Amigos,
Tô tentando encontrar uma saída da China, mas está difícil. Não se enxerga um palmo à frente do nariz por conta dos poluentes em suspensão. A agradável Pequim tem uma neblina digna de Teresópolis, sendo que ela é toda poluição. O preço do progresso. A gana humana de produzir mais e mais nos levará à ruína. O aquecimento global será o nosso fim.

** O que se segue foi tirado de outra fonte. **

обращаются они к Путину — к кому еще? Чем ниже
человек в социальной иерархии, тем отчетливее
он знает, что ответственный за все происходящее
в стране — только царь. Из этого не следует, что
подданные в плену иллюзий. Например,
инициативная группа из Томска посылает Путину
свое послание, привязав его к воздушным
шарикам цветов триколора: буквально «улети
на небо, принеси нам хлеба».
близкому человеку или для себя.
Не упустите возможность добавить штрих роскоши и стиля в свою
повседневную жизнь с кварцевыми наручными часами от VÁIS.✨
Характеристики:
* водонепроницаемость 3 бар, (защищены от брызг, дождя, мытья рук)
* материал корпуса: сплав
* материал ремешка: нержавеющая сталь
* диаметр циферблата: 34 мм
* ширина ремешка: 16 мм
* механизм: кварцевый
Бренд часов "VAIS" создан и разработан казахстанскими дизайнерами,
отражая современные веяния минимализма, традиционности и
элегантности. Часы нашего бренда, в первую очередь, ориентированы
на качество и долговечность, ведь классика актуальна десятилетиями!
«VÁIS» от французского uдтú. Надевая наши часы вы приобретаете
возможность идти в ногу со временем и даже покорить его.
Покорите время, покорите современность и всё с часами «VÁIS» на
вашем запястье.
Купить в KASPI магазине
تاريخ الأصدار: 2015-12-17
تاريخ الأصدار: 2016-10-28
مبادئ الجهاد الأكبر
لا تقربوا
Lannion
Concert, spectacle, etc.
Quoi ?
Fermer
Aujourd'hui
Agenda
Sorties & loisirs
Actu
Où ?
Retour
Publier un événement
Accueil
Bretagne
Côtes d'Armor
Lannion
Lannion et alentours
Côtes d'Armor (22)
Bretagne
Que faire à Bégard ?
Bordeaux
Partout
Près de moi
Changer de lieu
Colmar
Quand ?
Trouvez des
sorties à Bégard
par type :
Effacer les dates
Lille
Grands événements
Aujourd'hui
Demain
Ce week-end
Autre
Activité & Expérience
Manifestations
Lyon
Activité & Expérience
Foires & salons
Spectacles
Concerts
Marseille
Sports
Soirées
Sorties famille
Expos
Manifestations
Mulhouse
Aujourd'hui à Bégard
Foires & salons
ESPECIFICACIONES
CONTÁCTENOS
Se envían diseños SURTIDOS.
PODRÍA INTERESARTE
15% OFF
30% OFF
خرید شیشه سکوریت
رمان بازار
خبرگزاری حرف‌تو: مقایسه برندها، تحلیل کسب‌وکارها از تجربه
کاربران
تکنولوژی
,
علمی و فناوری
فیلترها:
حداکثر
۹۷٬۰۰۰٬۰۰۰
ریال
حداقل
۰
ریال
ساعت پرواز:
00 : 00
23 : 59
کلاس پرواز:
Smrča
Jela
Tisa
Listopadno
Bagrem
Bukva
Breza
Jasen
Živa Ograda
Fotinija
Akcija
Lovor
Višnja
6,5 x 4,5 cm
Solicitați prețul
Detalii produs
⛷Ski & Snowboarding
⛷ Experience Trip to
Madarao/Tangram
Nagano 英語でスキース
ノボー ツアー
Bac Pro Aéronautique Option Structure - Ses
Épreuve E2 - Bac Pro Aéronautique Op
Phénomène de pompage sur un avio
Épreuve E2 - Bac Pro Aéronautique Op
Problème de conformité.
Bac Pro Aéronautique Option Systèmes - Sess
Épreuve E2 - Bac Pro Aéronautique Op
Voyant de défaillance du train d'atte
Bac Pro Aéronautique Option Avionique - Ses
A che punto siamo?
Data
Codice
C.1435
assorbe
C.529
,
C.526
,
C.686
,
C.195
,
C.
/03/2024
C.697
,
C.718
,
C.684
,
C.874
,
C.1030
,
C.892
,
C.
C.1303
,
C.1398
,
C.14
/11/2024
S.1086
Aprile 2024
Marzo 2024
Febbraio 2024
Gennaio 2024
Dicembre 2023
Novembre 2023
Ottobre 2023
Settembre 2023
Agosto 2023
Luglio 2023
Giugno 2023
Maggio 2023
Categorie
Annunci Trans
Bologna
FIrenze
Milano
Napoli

Na China, como vocês sabem, se fala chinês. E o chinês, como vocês sabem, não é uma língua que eu domine. De forma que, para pegar um táxi, tenho que pedir a alguma chinesinha que escreva para mim o endereço em ideogramas. Aí, basta apontar o escrito por piloto e torcer pra ele entender. Tem tudo para dar errado. E outro dia deu.
O motora se perdeu e começou a falar comigo. Curioso como algumas coisas são universais. Como o tom da fala que indica a cagalhofança. O mandarim do cara eu não entendi, mas na hora foi possível perceber que tinha dado merda. Depois de rodar pela aprazível Pequim e emitir mais um tanto de gás carbônico na atmosfera terrestre, lembrei-me que eu tinha comigo um talismã que a Humanidade conhece desde priscas eras: um troço chamado mapa. Foi como mágica. Apontei pro nome da parada no mapa (é uma folha grande com uns desenhos) e o china subitamente foi iluminado com a ciência da direção. Custei, mas cheguei. Demorei também porque na China os chinas dirigem a 40km/h. O trânsito não tem regra, é como se eles ainda pedalassem suas bicicicletas (o que ainda fazem em larga escala - aliás, tudo aqui é em larga escala). Depois percebi que é melhor mesmo ir no sapatinho. Porque o caos no trânsito é tão grande que se eles andassem rápido, ia ser batida pra tudo que é lado.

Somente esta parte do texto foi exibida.